CRWP is now C3WP
Q: What’s in a Name? A: Everything
—Gertrude Stein, The Mother of Us All
As a college teacher of writing, I was always uncomfortable with high school teachers asking me what they should do to prepare their students for postsecondary writing. After years of giving vague and unhelpful answers, I finally landed on a less vague, but still unhelpful answer: Don’t prepare students. Teach great high school writing and then when they get to college, I’ll teach college writing. For this reason, and to represent the expansive goals of the program, the College-Ready Writers Program is now College, Community, and Career Writing Program, or C3WP.
Students rightly chafe at preparation schemes, as if every activity in school is getting ready to do something more important or more real later on. Every grade level is preparation for the next—not an actual learning experience for now. The new name, College, Career, and Community Writing Program, eliminates “ready” and accounts for what Rochelle Ramay concludes in her classic Quarterly article, “The Now of School,” (PDF) “To try to prepare these students for ‘real life’ ignores the real life they now experience.”
This tension around college preparation emerged early on in the College-Ready Writers Program. All of us had a story. Mine was standing in front of a group of teachers talking about the College-Ready Writers Program in a border town in Arizona. A teacher raised her hand and said, “So what if our students don’t want to go to college? A lot of them don’t.” Fortunately, the program as it emerged over the first years was more than a college-prep program, so I could answer her question. C3WP engages students in real, actual conversations among adults and helps them enter into those conversations using reasoned argument based in evidence. Doing this helps support students’ identities as doers, as knowledge people who take part, who participate. Certainly, students in all schools should have dreams that cover a spectrum of possible lives, and college can be one of them.

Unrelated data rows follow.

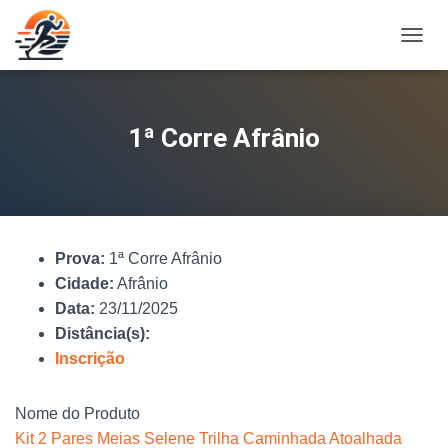
A
L
T
E
R
1ª Corre Afrânio
N
A
R
N
A
V
Prova:
1ª Corre Afrânio
E
G
Cidade:
Afrânio
A
Data:
23/11/2025
Ç
Distância(s):
Ã
O
Inscrição
Nome do Produto
Kit 2 Pares Meias Selene Trilha Caminhada Atoalhada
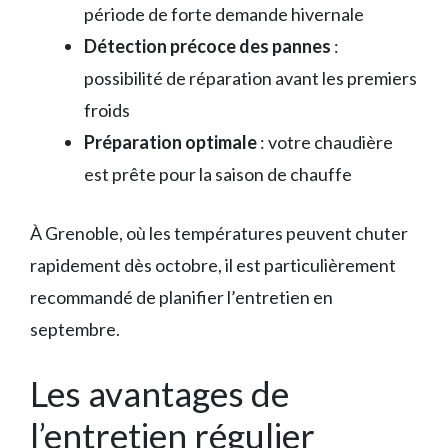
période de forte demande hivernale
Détection précoce des pannes
:
possibilité de réparation avant les premiers
froids
Préparation optimale
: votre chaudière
est prête pour la saison de chauffe
À Grenoble, où les températures peuvent chuter
rapidement dès octobre, il est particulièrement
recommandé de planifier l’entretien en
septembre.
Les avantages de
l’entretien régulier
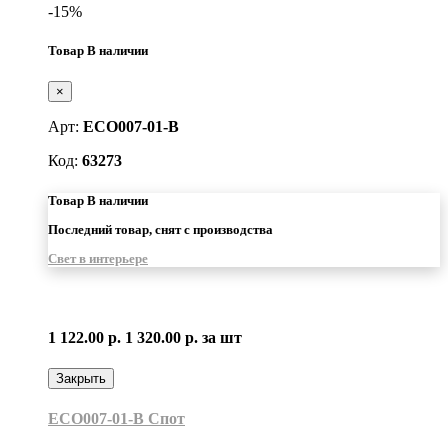
-15%
Товар В наличии
×
Арт:
ECO007-01-B
Код:
63273
Товар В наличии
Последний товар, снят с производства
Свет в интерьере
1 122.00 р.
1 320.00 р.
за шт
Закрыть
ECO007-01-B Cпот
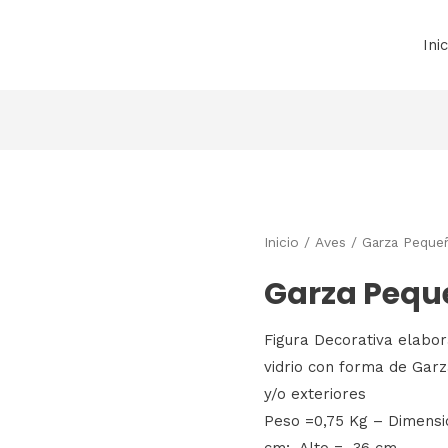
Inic
Inicio
/
Aves
/ Garza Pequeñ
Garza Pequ
Figura Decorativa elabor
vidrio con forma de Gar
y/o exteriores
Peso =0,75 Kg – Dimens
cm; Alto = 36 cm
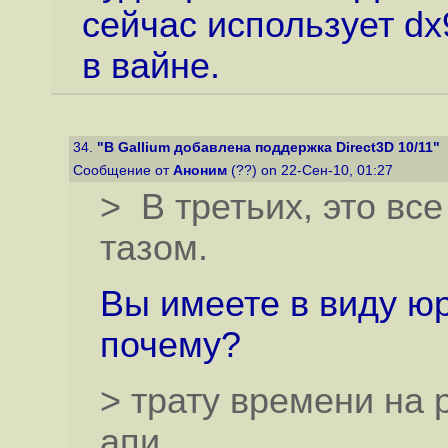
сейчас использует dx
в вайне.
34.
"В Gallium добавлена поддержка Direct3D 10/11"
Сообщение от
Аноним
(??) on 22-Сен-10, 01:27
> В третьих, это вс
тазом.
Вы имеете в виду ю
почему?
> трату времени на 
апи.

In some of the communities where NWP works, getting a college degree can make students feel out of step with their community; there may be few jobs that require post-secondary training or there may be family or cultural traditions of work where training is done in apprenticeship relationships. Sometimes, then, attending college does not just feel out of reach, it poses the risk of alienating a student from his or her family and community. C3WP experiences need to be relevant to students with a range of desires who wish to participate in a broad range of communities.
The second change, in addition to eliminating “ready,” addresses the more expansive goals of community and career, where being a participant in democracy, a voter, a reader, a petition signer, a social media user, all benefit from reasoned approaches to examining evidence, and take carefully crafted arguments to participate actively. C3WP’s emphasis on argument as action helps students make change in their classrooms, schools, and communities. A great example from the C3WP instructional resources is the Community Research Argument, originally designed by Casey Olsen, a teacher-consultant from the Elk River Writing Project and a member of the C3WP. Students create lists of community issues, choose one that they are especially interested in, collect multiple points of view through local news, interviews with community members, and any relevant national research. Then they write a detailed researched argument discussing the issue and the various evidences that they have found. From this deep research, they write an action piece, an op-ed or a letter to the editor. Students have discovered the power of such argumentation by changing important policies in their communities. Two students argued for the creation of an ambulance district funded by taxpayers to ensure emergency services to all parts of their community, despite opposition from the county board of supervisors. Real change that saves lives.
Not all such work results in dramatic or newsworthy change. As adults, we know that, more typically, that the path towards change is rife with obstacles, redirects, reconnoiters, brickwalls, and surprise successes. Steve Fulton, a teacher-consultant from the University of North Carolina Charlotte Writing Project used his experiences in C3WP to create the Responsible Change Project, where students engage in writing, reading, and research around issues in their lives that they wish to change. What they learn is what most of us have learned: change is hard; bureaucracies are recalcitrant; some people don’t want to change. His students’ work shows the reality of change: sometimes we meet with great and joyful success, sometimes we take a small change instead of the big one we wish for, and sometimes we wait for the next opportunity.
C3WP equips students for making change by making reasonable, respectful arguments. Students, as Casey Olsen is fond of saying, are already in the real world. Our work, the work of the NWP, engages young people in the “now” in community life and opens opportunity for learning and change.